== What this task involves ==
Transcribe each line below without altering anything.

== Data listing ==

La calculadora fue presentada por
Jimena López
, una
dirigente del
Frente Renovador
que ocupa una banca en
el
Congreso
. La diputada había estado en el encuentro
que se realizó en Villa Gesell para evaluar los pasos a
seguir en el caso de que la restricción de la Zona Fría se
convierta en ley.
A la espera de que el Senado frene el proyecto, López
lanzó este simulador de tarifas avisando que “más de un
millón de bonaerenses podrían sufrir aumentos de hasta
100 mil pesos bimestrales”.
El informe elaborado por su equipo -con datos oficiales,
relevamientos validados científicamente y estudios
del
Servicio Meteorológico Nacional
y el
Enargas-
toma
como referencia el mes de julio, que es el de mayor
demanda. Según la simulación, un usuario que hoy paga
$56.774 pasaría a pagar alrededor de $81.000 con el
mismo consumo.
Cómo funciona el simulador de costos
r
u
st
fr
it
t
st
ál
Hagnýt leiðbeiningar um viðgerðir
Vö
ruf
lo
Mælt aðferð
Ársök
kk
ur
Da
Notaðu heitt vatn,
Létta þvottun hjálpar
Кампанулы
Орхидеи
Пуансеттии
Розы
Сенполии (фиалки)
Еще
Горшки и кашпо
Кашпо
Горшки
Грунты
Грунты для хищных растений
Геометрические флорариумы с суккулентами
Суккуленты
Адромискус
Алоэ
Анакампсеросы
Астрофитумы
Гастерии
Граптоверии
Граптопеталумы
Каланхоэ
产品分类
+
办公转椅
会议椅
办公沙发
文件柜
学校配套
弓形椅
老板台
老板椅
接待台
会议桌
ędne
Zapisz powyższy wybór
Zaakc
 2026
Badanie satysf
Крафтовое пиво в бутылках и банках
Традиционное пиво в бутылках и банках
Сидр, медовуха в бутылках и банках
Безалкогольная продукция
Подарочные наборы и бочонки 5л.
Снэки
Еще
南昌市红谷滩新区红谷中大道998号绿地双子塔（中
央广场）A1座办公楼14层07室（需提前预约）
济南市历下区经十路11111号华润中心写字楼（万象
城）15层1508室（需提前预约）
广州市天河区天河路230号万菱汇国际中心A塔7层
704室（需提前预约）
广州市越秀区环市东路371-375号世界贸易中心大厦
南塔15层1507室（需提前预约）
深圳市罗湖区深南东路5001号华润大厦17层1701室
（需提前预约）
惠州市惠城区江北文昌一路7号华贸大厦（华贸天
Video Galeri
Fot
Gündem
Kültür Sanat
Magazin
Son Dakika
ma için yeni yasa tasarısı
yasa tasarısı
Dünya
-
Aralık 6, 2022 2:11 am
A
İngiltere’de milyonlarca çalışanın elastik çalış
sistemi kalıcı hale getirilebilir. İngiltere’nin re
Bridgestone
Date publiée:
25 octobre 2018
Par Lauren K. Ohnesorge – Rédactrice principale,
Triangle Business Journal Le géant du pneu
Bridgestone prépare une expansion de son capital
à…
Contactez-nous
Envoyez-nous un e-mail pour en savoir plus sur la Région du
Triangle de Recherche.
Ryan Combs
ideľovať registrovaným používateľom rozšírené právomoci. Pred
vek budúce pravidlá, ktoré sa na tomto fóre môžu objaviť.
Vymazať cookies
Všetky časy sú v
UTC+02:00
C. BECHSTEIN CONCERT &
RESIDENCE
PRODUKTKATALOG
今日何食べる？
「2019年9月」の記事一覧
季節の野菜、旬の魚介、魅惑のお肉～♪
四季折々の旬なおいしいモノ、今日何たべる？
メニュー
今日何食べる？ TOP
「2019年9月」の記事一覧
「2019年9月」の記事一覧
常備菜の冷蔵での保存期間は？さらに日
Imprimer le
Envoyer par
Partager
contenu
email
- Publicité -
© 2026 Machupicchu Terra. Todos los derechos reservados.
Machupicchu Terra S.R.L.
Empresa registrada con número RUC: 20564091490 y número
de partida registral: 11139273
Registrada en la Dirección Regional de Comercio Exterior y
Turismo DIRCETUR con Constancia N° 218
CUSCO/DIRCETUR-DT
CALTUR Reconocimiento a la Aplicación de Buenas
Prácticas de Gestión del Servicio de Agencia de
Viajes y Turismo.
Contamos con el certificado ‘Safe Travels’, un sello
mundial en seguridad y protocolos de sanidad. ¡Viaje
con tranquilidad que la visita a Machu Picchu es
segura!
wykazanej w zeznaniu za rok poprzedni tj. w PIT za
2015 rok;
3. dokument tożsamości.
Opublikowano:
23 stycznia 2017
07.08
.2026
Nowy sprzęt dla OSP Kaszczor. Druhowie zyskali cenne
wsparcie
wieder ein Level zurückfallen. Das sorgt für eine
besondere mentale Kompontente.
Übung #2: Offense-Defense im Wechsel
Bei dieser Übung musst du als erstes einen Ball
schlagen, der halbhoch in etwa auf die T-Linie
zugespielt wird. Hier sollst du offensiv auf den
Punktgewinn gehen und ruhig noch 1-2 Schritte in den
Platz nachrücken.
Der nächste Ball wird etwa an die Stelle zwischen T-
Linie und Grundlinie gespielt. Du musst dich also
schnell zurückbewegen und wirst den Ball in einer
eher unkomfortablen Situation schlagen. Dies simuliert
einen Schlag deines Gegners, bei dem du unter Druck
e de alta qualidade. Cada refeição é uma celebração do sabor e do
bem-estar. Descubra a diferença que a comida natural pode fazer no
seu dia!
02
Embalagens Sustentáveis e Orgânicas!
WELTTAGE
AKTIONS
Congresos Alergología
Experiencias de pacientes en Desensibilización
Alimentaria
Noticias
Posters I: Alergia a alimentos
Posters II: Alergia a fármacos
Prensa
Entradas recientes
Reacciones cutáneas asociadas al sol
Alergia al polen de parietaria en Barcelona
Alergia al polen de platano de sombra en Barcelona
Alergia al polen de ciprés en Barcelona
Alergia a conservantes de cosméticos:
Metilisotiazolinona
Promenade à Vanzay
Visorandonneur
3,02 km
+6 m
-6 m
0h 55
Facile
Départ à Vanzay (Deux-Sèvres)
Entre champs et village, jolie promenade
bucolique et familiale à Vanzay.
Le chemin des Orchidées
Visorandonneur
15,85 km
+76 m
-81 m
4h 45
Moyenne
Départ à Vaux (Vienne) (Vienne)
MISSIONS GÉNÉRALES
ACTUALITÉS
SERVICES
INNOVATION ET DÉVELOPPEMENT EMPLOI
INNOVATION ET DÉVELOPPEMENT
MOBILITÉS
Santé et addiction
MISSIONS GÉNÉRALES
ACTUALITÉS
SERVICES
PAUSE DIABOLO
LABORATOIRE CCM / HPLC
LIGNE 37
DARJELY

== Answer space ==
La calculadora fue presentada por
Jimena López
, una
dirigente del
Frente Renovador
que ocupa una banca en
el
Congreso
. La diputada había estado en el encuentro
que se realizó en Villa Gesell para evaluar los pasos a
seguir en el caso de que la restricción de la Zona Fría se
convierta en ley.
A la espera de que el Senado frene el proyecto, López
lanzó este simulador de tarifas avisando que “más de un
millón de bonaerenses podrían sufrir aumentos de hasta
100 mil pesos bimestrales”.
El informe elaborado por su equipo -con datos oficiales,
relevamientos validados científicamente y estudios
del
Servicio Meteorológico Nacional
y el
Enargas-
toma
como referencia el mes de julio, que es el de mayor
demanda. Según la simulación, un usuario que hoy paga
$56.774 pasaría a pagar alrededor de $81.000 con el
mismo consumo.
Cómo funciona el simulador de costos
r
u
st
fr
it
t
st
ál
Hagnýt leiðbeiningar um viðgerðir
Vö
ruf
lo
Mælt aðferð
Ársök
kk
ur
Da
Notaðu heitt vatn,
Létta þvottun hjálpar
Кампанулы
Орхидеи
Пуансеттии
Розы
Сенполии (фиалки)
Еще
Горшки и кашпо
Кашпо
Горшки
Грунты
Грунты для хищных растений
Геометрические флорариумы с суккулентами
Суккуленты
Адромискус
Алоэ
Анакампсеросы
Астрофитумы
Гастерии
Граптоверии
Граптопеталумы
Каланхоэ
产品分类
+
办公转椅
会议椅
办公沙发
文件柜
学校配套
弓形椅
老板台
老板椅
接待台
会议桌
ędne
Zapisz powyższy wybór
Zaakc
 2026
Badanie satysf
Крафтовое пиво в бутылках и банках
Традиционное пиво в бутылках и банках
Сидр, медовуха в бутылках и банках
Безалкогольная продукция
Подарочные наборы и бочонки 5л.
Снэки
Еще
南昌市红谷滩新区红谷中大道998号绿地双子塔（中
央广场）A1座办公楼14层07室（需提前预约）
济南市历下区经十路11111号华润中心写字楼（万象
城）15层1508室（需提前预约）
广州市天河区天河路230号万菱汇国际中心A塔7层
704室（需提前预约）
广州市越秀区环市东路371-375号世界贸易中心大厦
南塔15层1507室（需提前预约）
深圳市罗湖区深南东路5001号华润大厦17层1701室
（需提前预约）
惠州市惠城区江北文昌一路7号华贸大厦（华贸天
Video Galeri
Fot
Gündem
Kültür Sanat
Magazin
Son Dakika
ma için yeni yasa tasarısı
yasa tasarısı
Dünya
-
Aralık 6, 2022 2:11 am
A
İngiltere’de milyonlarca çalışanın elastik çalış
sistemi kalıcı hale getirilebilir. İngiltere’nin re
Bridgestone
Date publiée:
25 octobre 2018
Par Lauren K. Ohnesorge – Rédactrice principale,
Triangle Business Journal Le géant du pneu
Bridgestone prépare une expansion de son capital
à…
Contactez-nous
Envoyez-nous un e-mail pour en savoir plus sur la Région du
Triangle de Recherche.
Ryan Combs
ideľovať registrovaným používateľom rozšírené právomoci. Pred
vek budúce pravidlá, ktoré sa na tomto fóre môžu objaviť.
Vymazať cookies
Všetky časy sú v
UTC+02:00
C. BECHSTEIN CONCERT &
RESIDENCE
PRODUKTKATALOG
今日何食べる？
「2019年9月」の記事一覧
季節の野菜、旬の魚介、魅惑のお肉～♪
四季折々の旬なおいしいモノ、今日何たべる？
メニュー
今日何食べる？ TOP
「2019年9月」の記事一覧
「2019年9月」の記事一覧
常備菜の冷蔵での保存期間は？さらに日
Imprimer le
Envoyer par
Partager
contenu
email
- Publicité -
© 2026 Machupicchu Terra. Todos los derechos reservados.
Machupicchu Terra S.R.L.
Empresa registrada con número RUC: 20564091490 y número
de partida registral: 11139273
Registrada en la Dirección Regional de Comercio Exterior y
Turismo DIRCETUR con Constancia N° 218
CUSCO/DIRCETUR-DT
CALTUR Reconocimiento a la Aplicación de Buenas
Prácticas de Gestión del Servicio de Agencia de
Viajes y Turismo.
Contamos con el certificado ‘Safe Travels’, un sello
mundial en seguridad y protocolos de sanidad. ¡Viaje
con tranquilidad que la visita a Machu Picchu es
segura!
wykazanej w zeznaniu za rok poprzedni tj. w PIT za
2015 rok;
3. dokument tożsamości.
Opublikowano:
23 stycznia 2017
07.08
.2026
Nowy sprzęt dla OSP Kaszczor. Druhowie zyskali cenne
wsparcie
wieder ein Level zurückfallen. Das sorgt für eine
besondere mentale Kompontente.
Übung #2: Offense-Defense im Wechsel
Bei dieser Übung musst du als erstes einen Ball
schlagen, der halbhoch in etwa auf die T-Linie
zugespielt wird. Hier sollst du offensiv auf den
Punktgewinn gehen und ruhig noch 1-2 Schritte in den
Platz nachrücken.
Der nächste Ball wird etwa an die Stelle zwischen T-
Linie und Grundlinie gespielt. Du musst dich also
schnell zurückbewegen und wirst den Ball in einer
eher unkomfortablen Situation schlagen. Dies simuliert
einen Schlag deines Gegners, bei dem du unter Druck
e de alta qualidade. Cada refeição é uma celebração do sabor e do
bem-estar. Descubra a diferença que a comida natural pode fazer no
seu dia!
02
Embalagens Sustentáveis e Orgânicas!
WELTTAGE
AKTIONS
Congresos Alergología
Experiencias de pacientes en Desensibilización
Alimentaria
Noticias
Posters I: Alergia a alimentos
Posters II: Alergia a fármacos
Prensa
Entradas recientes
Reacciones cutáneas asociadas al sol
Alergia al polen de parietaria en Barcelona
Alergia al polen de platano de sombra en Barcelona
Alergia al polen de ciprés en Barcelona
Alergia a conservantes de cosméticos:
Metilisotiazolinona
Promenade à Vanzay
Visorandonneur
3,02 km
+6 m
-6 m
0h 55
Facile
Départ à Vanzay (Deux-Sèvres)
Entre champs et village, jolie promenade
bucolique et familiale à Vanzay.
Le chemin des Orchidées
Visorandonneur
15,85 km
+76 m
-81 m
4h 45
Moyenne
Départ à Vaux (Vienne) (Vienne)
MISSIONS GÉNÉRALES
ACTUALITÉS
SERVICES
INNOVATION ET DÉVELOPPEMENT EMPLOI
INNOVATION ET DÉVELOPPEMENT
MOBILITÉS
Santé et addiction
MISSIONS GÉNÉRALES
ACTUALITÉS
SERVICES
PAUSE DIABOLO
LABORATOIRE CCM / HPLC
LIGNE 37
DARJELY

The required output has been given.